Cape Bojador still remained a barrier to the south. In 1433, the sailors on a caravel refused to venture into the Boiling Sea, and turned back. Henry, from his armchair, insisted that they had nothing to be afraid of; the boiling seas were probably due to shallows, and all they had to do was to sail out into the ocean and round them. He proved to be correct; the following year, the same ship sailed beyond Cape Bojador and landed on the other side. The sailors found a pleasant land with vines and flowering plants and took samples back to Portugal. Soon Henry’s ships were exploring the coast of Africa and setting up trading posts.

Henry the Navigator died in 1460, his dream of finding the route to India still unrealised.

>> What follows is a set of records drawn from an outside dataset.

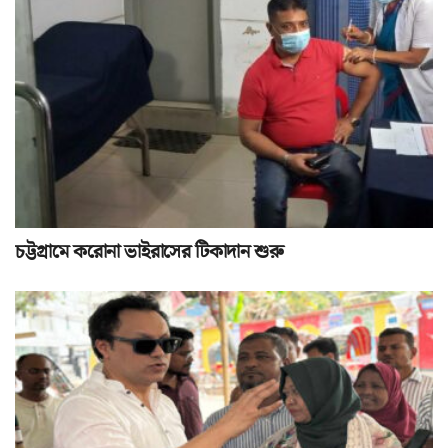
চট্টগ্রামে করোনা ভাইরাসের টিকাদান শুরু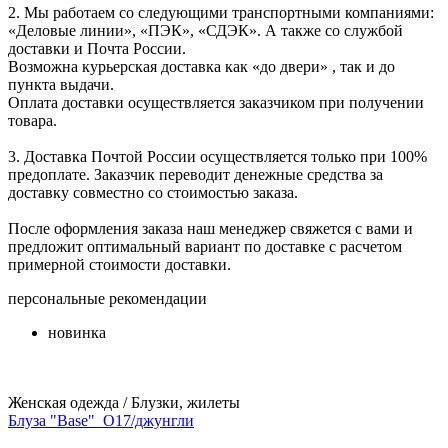
2. Мы работаем со следующими транспортными компаниями:
«Деловые линии», «ПЭК», «СДЭК». А также со службой
доставки и Почта России.
Возможна курьерская доставка как «до двери» , так и до
пункта выдачи.
Оплата доставки осуществляется заказчиком при получении
товара.
3. Доставка Почтой России осуществляется только при 100%
предоплате. Заказчик переводит денежные средства за
доставку совместно со стоимостью заказа.
После оформления заказа наш менеджер свяжется с вами и
предложит оптимальный вариант по доставке с расчетом
примерной стоимости доставки.
персональные рекомендации
новинка
Женская одежда / Блузки, жилеты
Блуза "Base"_О17/джунгли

Twenty-eight years later, Bartolomeu Dias rounded the Cape of Good Hope. His successor, Vasco da Gama, reached the mouth of the Zambesi and discovered that the Arabs had preceded him by the overland route. But an Arab pilot guided him across to Calicut, in India. When he finally returned home, he had lost three-quarters of his men from scurvy and several of his ships. The Portuguese sent warships to deal with the hostile Arabs and built trading posts all round the coast of Africa.

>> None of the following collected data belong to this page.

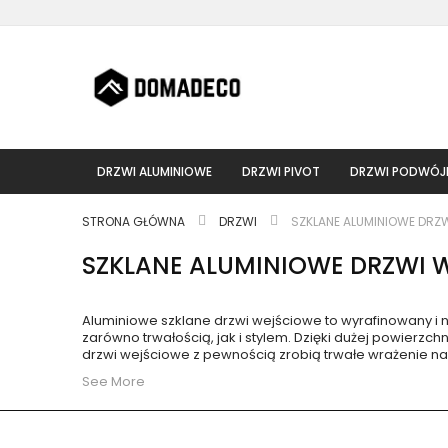
Przejdź
do
treści
DRZWI ALUMINIOWE
DRZWI PIVOT
DRZWI PODWÓJ
STRONA GŁÓWNA
DRZWI
SZKLANE ALUMINIOWE DRZ
SZKLANE ALUMINIOWE DRZWI 
Aluminiowe szklane drzwi wejściowe to wyrafinowany i 
zarówno trwałością, jak i stylem. Dzięki dużej powierz
drzwi wejściowe z pewnością zrobią trwałe wrażenie na
See More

Meanwhile, a Genoese adventurer named Christopher Columbus had also been in Portugal trying to raise money for his own pet project - finding a way to China and India by sailing west across the Ocean Sea (as the Atlantic was then called). The Portuguese turned him away and he took his project to Spain. Here his luck improved when the Spanish queen, Isabella, became his patroness. Delays were interminable; it was six years before he was ready to start. But on the morning of 3 August 1492, the
Santa Maria
, the
Pinta
and the
Nina
sailed from Palos.

According to the maps of that time, the island of Japan (Zipangn) should be due west of the Canaries, so Columbus began by turning south, then west. Luck had taken him in the right direction – into the north-west winds that roared up the coast of Africa. For weeks, these winds carried them into the Atlantic. The sailors became increasingly nervous - some believed they might fall off the edge of the world. Columbus kept two log books, one showing the real distance and the other a greatly reduced distance, to keep his officers quiet. But when the crew threatened mutiny, he had to promise that if there was no land within three days they would return to Spain.

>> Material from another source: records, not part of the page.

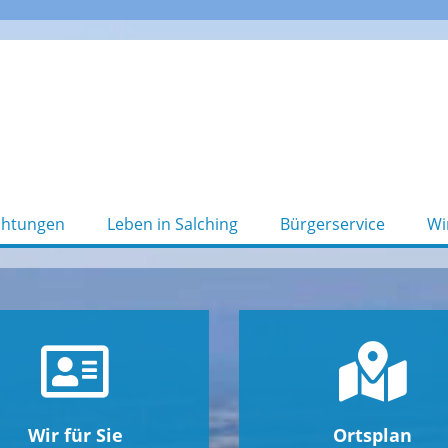
chtungen
Leben in Salching
Bürgerservice
Wi
Wir für Sie
Ortsplan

On the third day - 11 October - a branch with green leaves drifted past the ship. By mid morning of the following day, the delighted sailors were splashing ashore towards a group of naked human beings who looked at them curiously. Columbus had landed on one of the Bahamas; he called it San Salvador. He went on to discover Haiti and Cuba. Then, leaving behind a colony to search for gold, he sailed back to Spain. The total voyage had taken seven months. Columbus was received like a hero and loaded with honours and riches. Yet it is typical of him that he also claimed the large reward that was supposed to go to the first sailor who sighted land. The persistence that enabled Columbus to discover America was partly the sheer manic obsessiveness of the typical Right Man. It was to be responsible for most of his later misfortunes.

When the second ship, the
Pinta
, arrived back in Palos, it brought a rather more dubious gift to the old world - a sexual disease that the captain, Martin Pinzon, had picked up from a native woman. It was called syphilis, and within ten years had spread all over the ports of Europe and the near east - an ironic testimony to how far communications had improved.

Columbus made three more voyages - on the third of which he discovered the mainland of America, landing at the place now called Colon on the Isthmus of Panama. But the remainder of his life was something of an anticlimax. His arrogance and stubbornness caused endless trouble, and at one point he was loaded with chains and sent back to Spain. Totally blind to his own shortcomings, he remained convinced that he was a misunderstood saint. He died, exhausted and embittered, at the age of fifty-five.